To do this, they purposely overstated the number of non-Jewish
casualties at Auschwitz-Birkenau by many times their true numbers. In
a clever attempt to disguise the subterfuge, the figures for Jewish
losses were inflated by nearly double, so that their losses would
still be larger than those of non-Jewish victims, though now by a much
smaller ratio. With the end of communism in Poland and the former
Soviet Union, officials at the Auschwitz museum finally lowered the
casualty figures in line with the estimates of historians who, for
years, have insisted that between one and 1 1/2 million people
perished at Auschwitz-Birkenau, 80 - 90% of them Jews."

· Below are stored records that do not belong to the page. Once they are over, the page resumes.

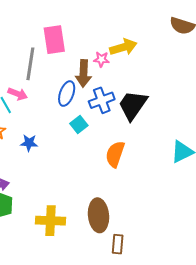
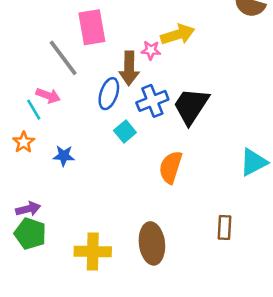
gray line: (30, 64) -> (63, 58), turned -44
brown rectangle: (118, 244) -> (225, 228), moved

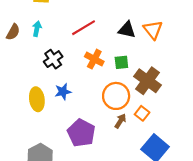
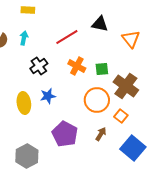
black triangle: (127, 30) -> (100, 24), moved
brown arrow: (120, 121) -> (101, 134), moved

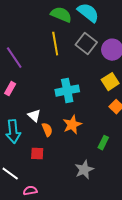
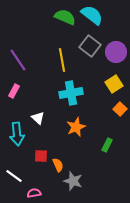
yellow line: (55, 44) -> (62, 60), moved
orange semicircle: (47, 130) -> (58, 165), moved
gray star: (84, 170) -> (73, 181), moved, turned -30

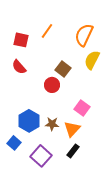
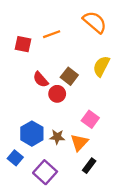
orange line: (47, 31) -> (52, 34), turned 35
orange semicircle: (84, 35) -> (95, 22), moved, turned 105
red semicircle: (19, 67) -> (41, 79), moved
black rectangle: (73, 151) -> (89, 166), moved

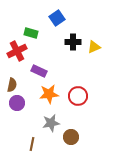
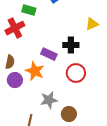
black cross: (73, 42) -> (71, 45), moved
purple rectangle: (39, 71) -> (49, 54), moved
orange star: (49, 94) -> (35, 71), moved, turned 30

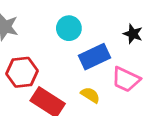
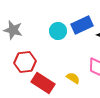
blue rectangle: (95, 57) -> (82, 25), moved

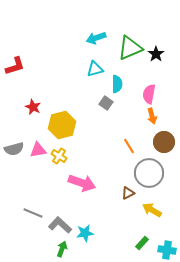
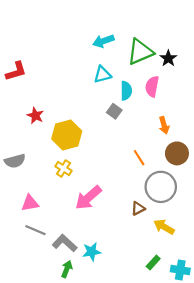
pink semicircle: (149, 94) -> (152, 86), moved
pink triangle: (38, 150) -> (30, 203), moved
pink arrow: (82, 183) -> (88, 198), turned 120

Please tell me, why was communist Poland and the U.S.S.R so interested
in minimizing the losses of Jews as compared to non-Jews? Maybe I
misremember, but I thought that Communism and Naziism were at odds
with one another. Please help put this into historical perspective
for me.
Madhusudan Singh - 31 Aug 2004 19:50 GMT
> Hello. I was hoping somebody here could enlighten me on something I
> read online at this site:
[quoted text clipped - 21 lines]
> with one another. Please help put this into historical perspective
> for me.
From what I have read, the Soviets practised a policy of repression against
the Jews as well, only not as overt or as ruthless as that of the Nazis.
Stalin himself had targeted Jews in his purges prior to the Nazi attack.

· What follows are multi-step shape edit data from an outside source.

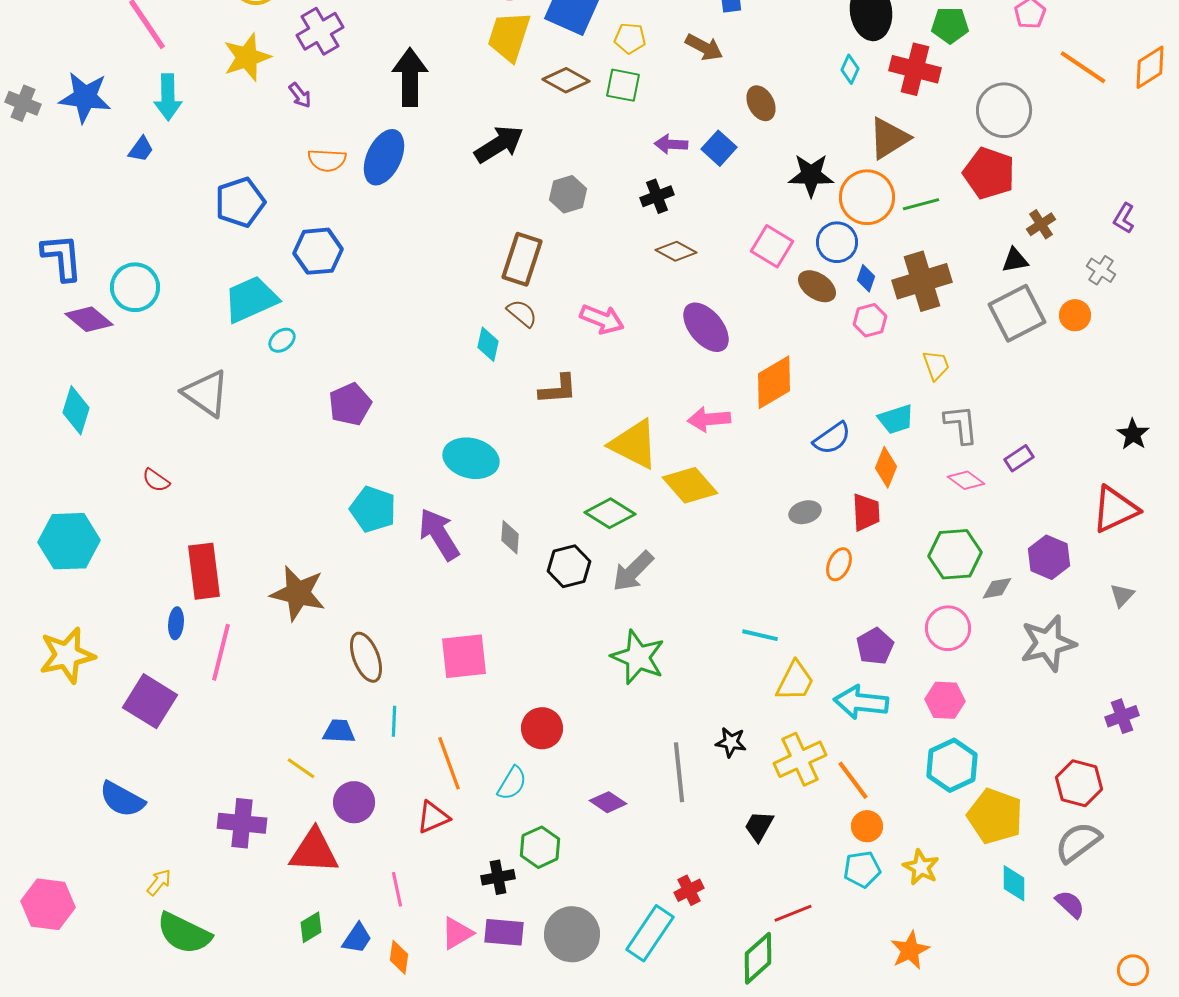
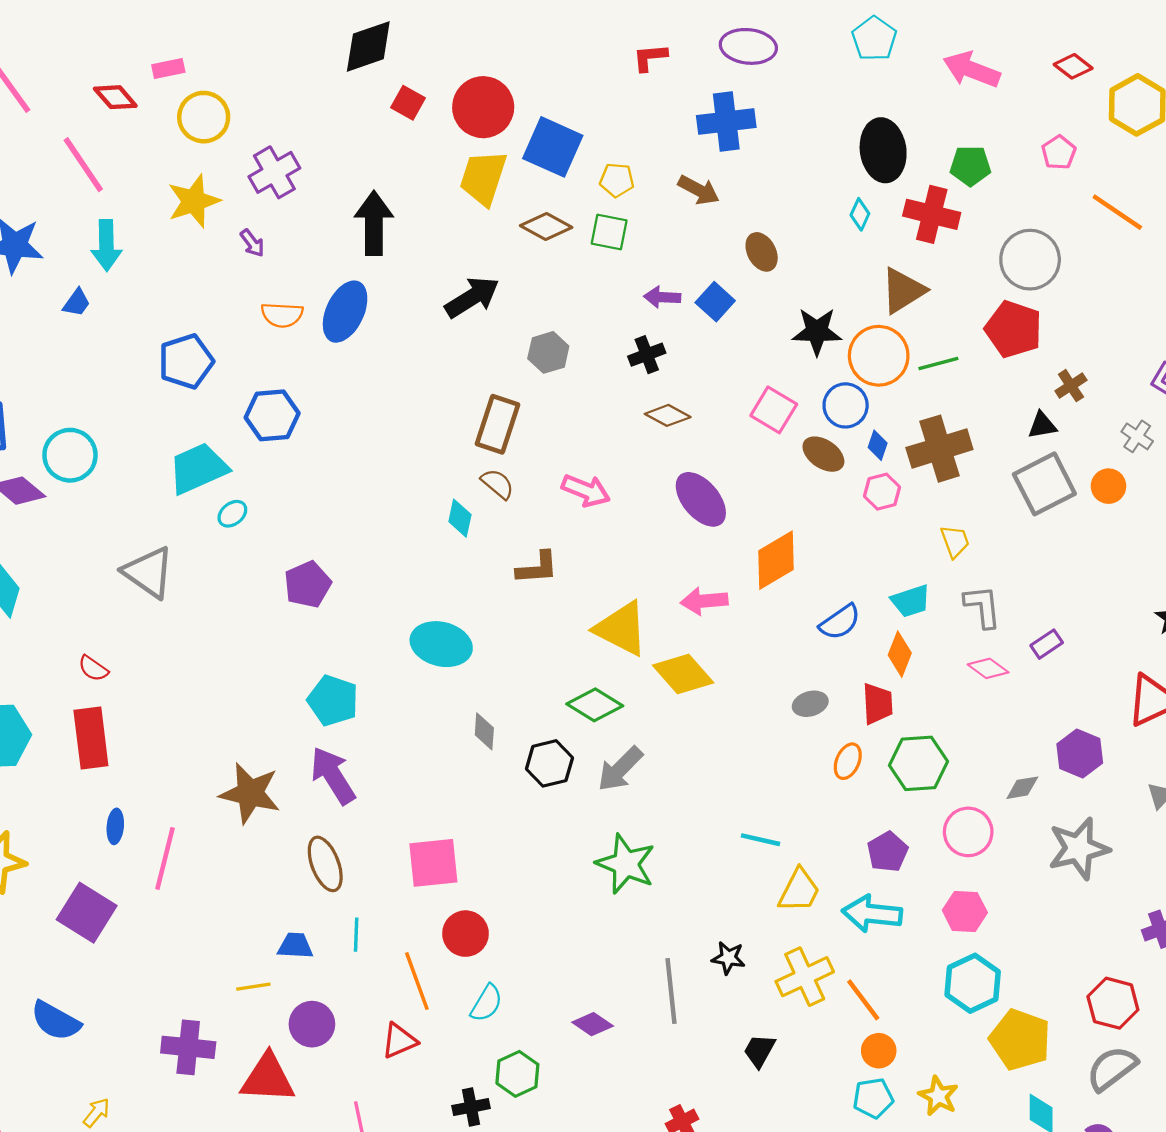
purple arrow: (439, 534) -> (333, 776), moved
green hexagon: (955, 554) -> (918, 763), moved
red rectangle: (204, 571) -> (91, 738), moved
red circle: (542, 728) -> (465, 934), moved
yellow line: (301, 768) -> (253, 987), turned -44

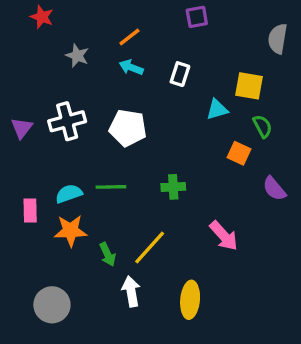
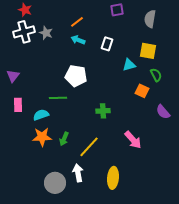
gray semicircle: (278, 39) -> (150, 19), moved
white cross: (67, 121) -> (24, 32), moved
green line: (111, 187) -> (58, 98), moved
pink rectangle: (30, 211) -> (18, 105), moved
green arrow: (108, 254) -> (64, 139), moved, turned 48
gray circle: (52, 305) -> (55, 183), moved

Persecution of Jews was not the reason USSR and Germany fought each other in
WW2, it was Germany's attack on the USSR (Operation Barbarossa) to grab the
latter's rich farmland and oilfields (as well as the policy of Lebensraum)

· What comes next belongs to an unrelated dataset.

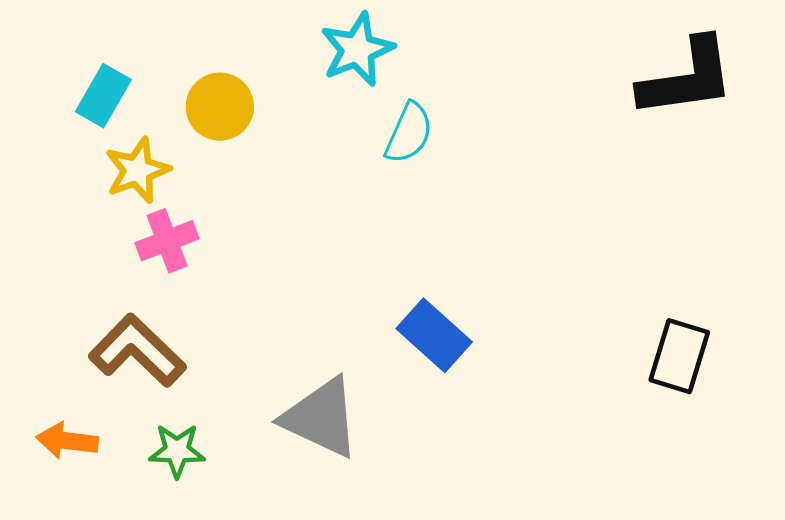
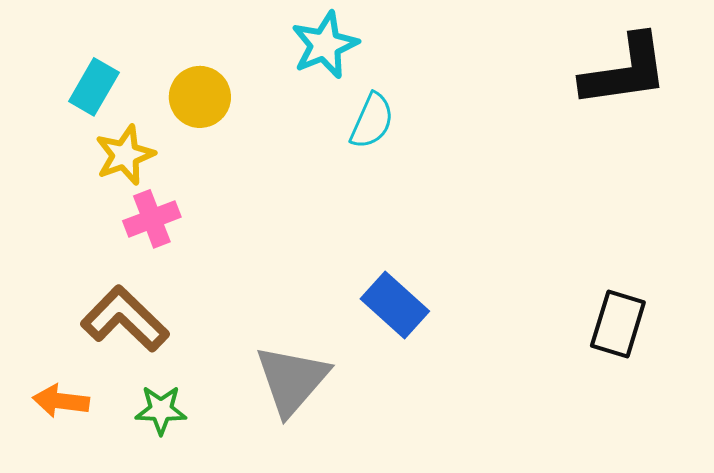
gray triangle: (321, 418) -> (292, 380), turned 46

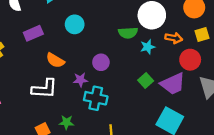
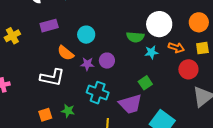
cyan circle: (75, 24) -> (86, 35), moved
purple star: (80, 80) -> (87, 64), moved
purple trapezoid: (173, 84) -> (130, 104), moved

which led to perhaps the most brutal war in 20th century. It ended up
killing 20 million Soviets and millions of Germans as well. The only good
thing that came out of that war was the destruction of Nazi Germany (the
Soviets were the first to beat the Germans in a protracted battle in WW2
and were the only European country capable of taking the losses inflicted
by the Nazis and yet hitting back (with significant US help of course)).
Otherwise, Hitler would have ultimately succeeded in invading Britain as
well as held on in northern Africa. After that, it would have been next to
impossible to dislodge him from Fortress Europe.
Returning to your question, its a case of "enemy of your enemy might still
be your enemy".
Papago - 31 Aug 2004 21:45 GMT
>Returning to your question, its a case of "enemy of your enemy might still
>be your enemy".
Thanks.
I have another question, maybe you know the answer. It seemed strange
to me that they would exagerate the non-Jew death toll so much that
they'd have to double the Jew death toll to keep things in the
preportion they wanted. It seems that it would have been simpler and
less glaring if they'd only increased the non-Jew death toll to the
ratio they wanted and leave the Jew death toll unchanged.
Was there a reason for this or was this a beaurocratic mess-up? I
recently had the idea that maybe they just wanted to exagerate the
Nazi death tolls in general because and make the statistics both more
anti-nazi and anti-holocaust, could that be the reason for it?